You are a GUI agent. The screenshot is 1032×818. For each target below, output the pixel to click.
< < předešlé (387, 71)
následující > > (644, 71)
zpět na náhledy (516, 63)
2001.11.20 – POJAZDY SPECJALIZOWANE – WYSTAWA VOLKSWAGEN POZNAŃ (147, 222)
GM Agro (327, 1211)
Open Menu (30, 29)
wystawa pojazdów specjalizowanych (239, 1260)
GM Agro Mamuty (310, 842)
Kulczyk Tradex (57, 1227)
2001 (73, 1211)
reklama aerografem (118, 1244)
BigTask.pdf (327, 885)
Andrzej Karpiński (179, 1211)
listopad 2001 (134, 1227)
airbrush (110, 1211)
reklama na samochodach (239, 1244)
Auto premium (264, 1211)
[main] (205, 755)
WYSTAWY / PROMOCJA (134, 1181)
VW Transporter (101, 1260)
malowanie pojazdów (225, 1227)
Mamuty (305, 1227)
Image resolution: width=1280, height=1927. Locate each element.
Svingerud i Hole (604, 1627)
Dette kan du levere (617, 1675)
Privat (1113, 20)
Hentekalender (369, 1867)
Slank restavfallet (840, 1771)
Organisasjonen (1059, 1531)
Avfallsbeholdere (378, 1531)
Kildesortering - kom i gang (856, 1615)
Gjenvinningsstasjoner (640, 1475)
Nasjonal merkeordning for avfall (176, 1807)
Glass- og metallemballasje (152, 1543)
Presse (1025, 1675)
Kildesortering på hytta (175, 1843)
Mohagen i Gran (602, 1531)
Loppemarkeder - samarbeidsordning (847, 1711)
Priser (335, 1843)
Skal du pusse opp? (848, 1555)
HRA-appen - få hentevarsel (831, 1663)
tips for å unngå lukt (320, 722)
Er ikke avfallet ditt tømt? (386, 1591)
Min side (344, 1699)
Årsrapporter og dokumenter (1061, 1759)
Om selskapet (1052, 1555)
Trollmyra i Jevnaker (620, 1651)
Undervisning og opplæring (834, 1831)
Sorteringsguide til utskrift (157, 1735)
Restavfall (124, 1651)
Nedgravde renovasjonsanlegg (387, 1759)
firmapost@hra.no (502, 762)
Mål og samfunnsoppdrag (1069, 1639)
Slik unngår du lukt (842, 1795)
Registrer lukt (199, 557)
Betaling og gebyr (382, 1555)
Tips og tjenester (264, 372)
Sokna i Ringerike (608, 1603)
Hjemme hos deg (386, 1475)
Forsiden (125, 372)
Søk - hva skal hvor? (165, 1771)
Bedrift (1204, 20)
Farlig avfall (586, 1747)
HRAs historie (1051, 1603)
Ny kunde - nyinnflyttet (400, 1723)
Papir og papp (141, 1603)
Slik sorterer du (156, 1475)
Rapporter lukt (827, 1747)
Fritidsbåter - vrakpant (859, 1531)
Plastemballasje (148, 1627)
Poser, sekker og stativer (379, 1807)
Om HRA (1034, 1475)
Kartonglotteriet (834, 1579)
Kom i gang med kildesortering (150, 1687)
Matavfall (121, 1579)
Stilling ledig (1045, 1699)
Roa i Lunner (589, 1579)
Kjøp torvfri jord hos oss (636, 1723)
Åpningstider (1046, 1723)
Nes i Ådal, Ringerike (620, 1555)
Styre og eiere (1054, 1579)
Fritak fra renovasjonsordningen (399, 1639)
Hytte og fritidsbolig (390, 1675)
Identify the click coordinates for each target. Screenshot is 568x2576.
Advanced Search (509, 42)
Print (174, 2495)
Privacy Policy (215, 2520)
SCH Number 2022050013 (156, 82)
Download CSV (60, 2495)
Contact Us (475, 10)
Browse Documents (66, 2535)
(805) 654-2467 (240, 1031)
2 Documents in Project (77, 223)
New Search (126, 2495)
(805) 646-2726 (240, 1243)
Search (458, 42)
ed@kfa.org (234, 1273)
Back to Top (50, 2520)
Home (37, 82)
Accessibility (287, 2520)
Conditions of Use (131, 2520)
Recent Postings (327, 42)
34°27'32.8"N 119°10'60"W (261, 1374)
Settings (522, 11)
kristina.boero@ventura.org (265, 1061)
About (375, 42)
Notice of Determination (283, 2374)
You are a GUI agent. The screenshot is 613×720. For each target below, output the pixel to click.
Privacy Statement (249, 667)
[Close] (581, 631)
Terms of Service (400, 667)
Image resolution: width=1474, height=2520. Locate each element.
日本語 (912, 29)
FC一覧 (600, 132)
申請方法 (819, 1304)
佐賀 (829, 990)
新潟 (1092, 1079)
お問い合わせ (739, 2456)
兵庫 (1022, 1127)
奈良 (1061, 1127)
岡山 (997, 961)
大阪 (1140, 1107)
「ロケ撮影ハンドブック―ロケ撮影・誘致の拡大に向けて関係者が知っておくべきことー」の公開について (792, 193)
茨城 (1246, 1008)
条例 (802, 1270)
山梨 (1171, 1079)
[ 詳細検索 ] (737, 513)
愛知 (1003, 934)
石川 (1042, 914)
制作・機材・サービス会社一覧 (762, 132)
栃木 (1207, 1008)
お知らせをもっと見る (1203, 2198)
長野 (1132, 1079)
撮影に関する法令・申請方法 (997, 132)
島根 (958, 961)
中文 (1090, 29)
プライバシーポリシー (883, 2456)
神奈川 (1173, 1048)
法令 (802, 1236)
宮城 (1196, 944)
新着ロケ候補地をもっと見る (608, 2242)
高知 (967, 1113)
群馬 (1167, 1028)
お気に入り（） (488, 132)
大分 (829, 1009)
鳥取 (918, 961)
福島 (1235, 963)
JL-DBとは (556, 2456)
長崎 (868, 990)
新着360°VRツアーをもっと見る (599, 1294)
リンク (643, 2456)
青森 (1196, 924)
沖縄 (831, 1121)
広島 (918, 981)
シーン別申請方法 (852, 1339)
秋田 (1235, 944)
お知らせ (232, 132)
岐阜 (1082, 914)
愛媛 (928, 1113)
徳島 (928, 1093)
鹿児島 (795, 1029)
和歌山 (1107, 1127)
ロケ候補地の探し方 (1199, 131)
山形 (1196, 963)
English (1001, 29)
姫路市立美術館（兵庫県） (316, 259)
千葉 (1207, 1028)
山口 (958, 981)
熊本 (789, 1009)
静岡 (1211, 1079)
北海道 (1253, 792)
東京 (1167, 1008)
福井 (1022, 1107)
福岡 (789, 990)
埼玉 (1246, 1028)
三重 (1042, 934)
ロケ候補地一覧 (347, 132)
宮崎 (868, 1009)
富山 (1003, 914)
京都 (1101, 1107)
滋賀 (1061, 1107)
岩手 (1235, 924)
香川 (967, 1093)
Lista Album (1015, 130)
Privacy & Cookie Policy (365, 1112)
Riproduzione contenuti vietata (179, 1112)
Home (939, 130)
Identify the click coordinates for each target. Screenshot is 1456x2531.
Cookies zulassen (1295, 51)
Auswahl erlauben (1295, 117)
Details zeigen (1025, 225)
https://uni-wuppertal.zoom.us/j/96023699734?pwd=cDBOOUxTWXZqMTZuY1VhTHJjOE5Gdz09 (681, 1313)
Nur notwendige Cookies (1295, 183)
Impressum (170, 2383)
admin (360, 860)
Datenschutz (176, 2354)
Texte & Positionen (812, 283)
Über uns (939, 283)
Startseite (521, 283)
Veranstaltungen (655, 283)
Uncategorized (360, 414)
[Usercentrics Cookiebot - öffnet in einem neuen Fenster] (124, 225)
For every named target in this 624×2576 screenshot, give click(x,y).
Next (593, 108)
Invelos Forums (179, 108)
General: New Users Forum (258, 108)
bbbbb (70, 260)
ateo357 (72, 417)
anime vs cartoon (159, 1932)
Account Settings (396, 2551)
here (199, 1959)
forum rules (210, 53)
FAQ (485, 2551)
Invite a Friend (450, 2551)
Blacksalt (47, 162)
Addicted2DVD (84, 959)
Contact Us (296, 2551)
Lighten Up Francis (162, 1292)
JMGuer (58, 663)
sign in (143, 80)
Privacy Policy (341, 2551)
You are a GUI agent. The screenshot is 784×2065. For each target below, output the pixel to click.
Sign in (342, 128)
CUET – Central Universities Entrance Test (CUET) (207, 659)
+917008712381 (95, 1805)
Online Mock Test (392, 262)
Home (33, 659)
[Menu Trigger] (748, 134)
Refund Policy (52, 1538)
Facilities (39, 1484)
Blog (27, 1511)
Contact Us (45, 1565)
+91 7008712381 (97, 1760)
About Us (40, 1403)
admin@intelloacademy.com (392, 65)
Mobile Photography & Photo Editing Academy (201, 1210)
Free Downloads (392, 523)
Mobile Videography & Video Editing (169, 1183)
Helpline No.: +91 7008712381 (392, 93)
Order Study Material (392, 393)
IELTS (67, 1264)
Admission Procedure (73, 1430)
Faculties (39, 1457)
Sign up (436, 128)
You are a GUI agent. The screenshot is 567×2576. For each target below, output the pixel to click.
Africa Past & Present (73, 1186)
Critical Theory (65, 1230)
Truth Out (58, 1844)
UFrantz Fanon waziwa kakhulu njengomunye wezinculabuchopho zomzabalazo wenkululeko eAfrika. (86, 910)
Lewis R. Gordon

----------------

◆ TASK GOAL
Lines from the one containing "[Menu Trigger] (748, 134)" through the end of the data above must be written out exactly, and no other lines are needed.

◆ SOLUTION FOR THIS EXERCISE
[Menu Trigger] (748, 134)
Refund Policy (52, 1538)
Facilities (39, 1484)
Blog (27, 1511)
Contact Us (45, 1565)
+91 7008712381 (97, 1760)
About Us (40, 1403)
admin@intelloacademy.com (392, 65)
Mobile Photography & Photo Editing Academy (201, 1210)
Free Downloads (392, 523)
Mobile Videography & Video Editing (169, 1183)
Helpline No.: +91 7008712381 (392, 93)
Order Study Material (392, 393)
IELTS (67, 1264)
Admission Procedure (73, 1430)
Faculties (39, 1457)
Sign up (436, 128)
You are a GUI agent. The screenshot is 567×2576. For each target below, output the pixel to click.
Africa Past & Present (73, 1186)
Critical Theory (65, 1230)
Truth Out (58, 1844)
UFrantz Fanon waziwa kakhulu njengomunye wezinculabuchopho zomzabalazo wenkululeko eAfrika. (86, 910)
Lewis R. Gordon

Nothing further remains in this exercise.